In this section, we show how multi-scale modelling has been implemented for ICEs and also suggest improvements. One can separate the problem into the micro- or molecular, meso- or nanoparticle, and macro- or continuum scales.

### (a) Complex reaction networks

Gas-phase combustion chemistry can be investigated using detailed chemical models sometimes called mechanisms. These mechanisms are collections of species and reactions, i.e. detailed descriptions on the molecular level. Such a model for a fuel can contain up to several thousand reactions whose rates are given by the so-called Arrhenius expression containing at least three constants. There are two major difficulties with this approach. Firstly, the determination of the rate constants, and secondly, despite the size of the models, there may still be a number of important pathways missing. The latter problem can be addressed by generating the reaction networks automatically and simultaneously reducing them (Green 2007).

### (b) Quantum chemistry and statistical mechanics

The reaction rate constants can be obtained from either parameter fitting to specially designed experiments, or directly from quantum calculations. Using results from these calculations, the rate constants and thermodynamic properties of molecules can be calculated using statistical mechanics and (variational) transition state theory. A number of software packages are available offering various degrees of accuracy and functionality. The most popular ones are based on density functional theory and can be used to calculate the geometry and electronic energy of a molecule. Transition states can be calculated from the same packages by searching for saddle points on the potential energy surface. Figure 1*a* shows a transition state of an oxygen molecule reacting with a polycyclic aromatic hydrocarbon (PAH) molecule (Celnik *et al.* 2009*b*).

### (c) Molecular dynamics and kinetic Monte Carlo simulation

For larger molecules and clusters of molecules, quantum calculations become unfeasible. Instead, molecular potentials can be fitted to the potential energy surfaces of individual atoms. The most commonly used of these is the Lennard-Jones potential. These potentials can then be used in various ways, often providing excellent approximations to electronic structure calculations. Figure 1*b* shows the result of a basin hopping algorithm with which an energetically favourable structure of 50 coronene molecules has been calculated (Totton *et al.* 2010). Particles of this size play an important role in the formation of soot. The dynamics of small molecular clusters can be described using molecular dynamics (MD) techniques, where the equations of motions are solved directly. For large clusters, coarse graining of the molecular potentials is necessary. The chemical growth of large molecules or particles, i.e the chemical reactions with the surrounding gas, can be modelled with a kinetic Monte Carlo simulation (Raj *et al.* 2009).
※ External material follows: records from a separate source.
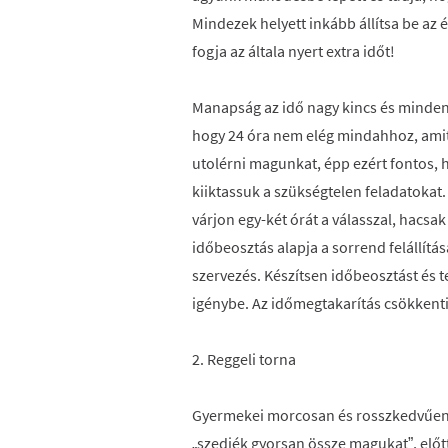
Mindezek helyett inkább állítsa be az 
fogja az általa nyert extra időt!
Manapság az idő nagy kincs és minden
hogy 24 óra nem elég mindahhoz, amit 
utolérni magunkat, épp ezért fontos, h
kiiktassuk a szükségtelen feladatokat. 
várjon egy-két órát a válasszal, hacsa
időbeosztás alapja a sorrend felállítás
szervezés. Készítsen időbeosztást és 
igénybe. Az időmegtakarítás csökkenti 
2. Reggeli torna
Gyermekei morcosan és rosszkedvűen 
„szedjék gyorsan össze magukat”, elő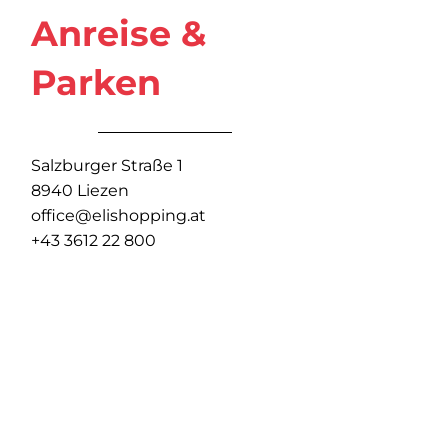
Anreise &
Parken
Salzburger Straße 1
8940 Liezen
office@elishopping.at
+43 3612 22 800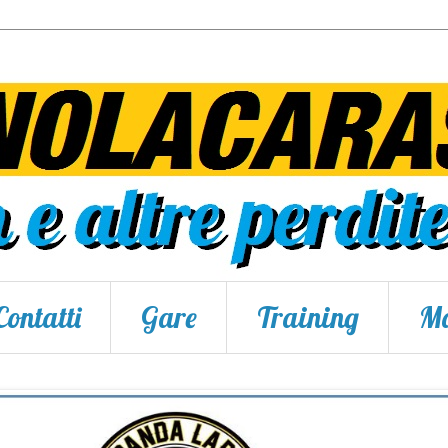
Contatti
Gare
Training
Ma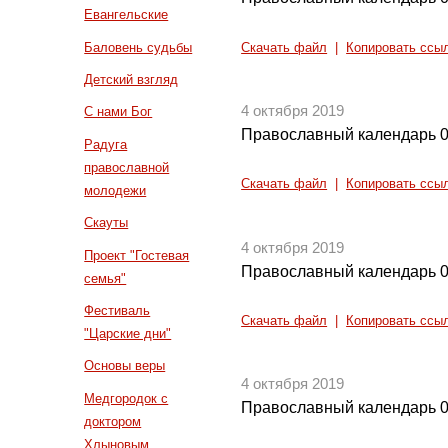
Евангельские
Баловень судьбы
Скачать файл
|
Копировать ссы
Детский взгляд
4 октября 2019
С нами Бог
Православный календарь 0
Радуга
православной
Скачать файл
|
Копировать ссы
молодежи
Скауты
4 октября 2019
Проект "Гостевая
Православный календарь 0
семья"
Фестиваль
Скачать файл
|
Копировать ссы
"Царские дни"
Основы веры
4 октября 2019
Медгородок с
Православный календарь 0
доктором
Хлыновым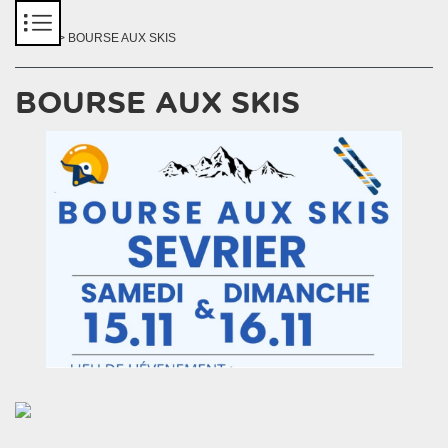
Panneau de gestion des cookies
Accueil
> BOURSE AUX SKIS
BOURSE AUX SKIS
### (d) Population balance

The dynamics of the particle population is modelled on a meso-scale using a multivariate population balance equation, which is coupled to the gas-phase chemistry. In the past, each particle used to be described simply by mass and surface area. However, progress in the numerical treatment of population balance equations has made it possible to extend this description considerably to include a large number of internal variables, such as the chemical composition and the spatial structure of an aggregate (Celnik *et al.* 2009*a*). Figure 1*c* shows a soot aggregate as an example.

### (e) Fluid dynamics

Transport of the gas and particulate phase on the macro-level is determined by conservation equations for all chemical components, momentum and energy. In an ICE, the flow is non-stationary and turbulent, and the geometries are complex, which means that a direct numerical simulation of the problem is currently not practicable. Computational fluid dynamics (CFD) software packages employ a variety of turbulence models, which can be solved for a complex geometry. A major challenge is that in modern engines fuel is injected into the engine cylinder in liquid form as spray. This process is only poorly understood, which means that spray models tend to be empirical to a large extent and require fitting to the specific conditions that are to be modelled. Figure 2*a* shows a CFD simulation of a spray injection in a premixed charge compression ignition (PCCI) engine (Cao *et al.* 2009).

### (f) Reaction engineering models

Presently, it is not possible to include detailed fuel and particle models into CFD simulations without making significant simplifications. For this reason, classical models from reaction engineering are combined with CFD. These models make some strongly simplifying assumptions on spatial distributions to render the corresponding mathematical equations numerically tractable. Multi-zone models as well as stochastic reactor models (SRMs) have been widely used: for example, Mosbach *et al.* (2009) used an SRM with a detailed chemistry and soot model. Figure 2*b* shows the result of an SRM calculation that includes a detailed chemistry model for a real fuel coupled to a detailed model for soot particles to predict emissions in a direct injection spark ignition (DISI) engine. The boundary conditions for SRMs can be obtained from CFD simulations.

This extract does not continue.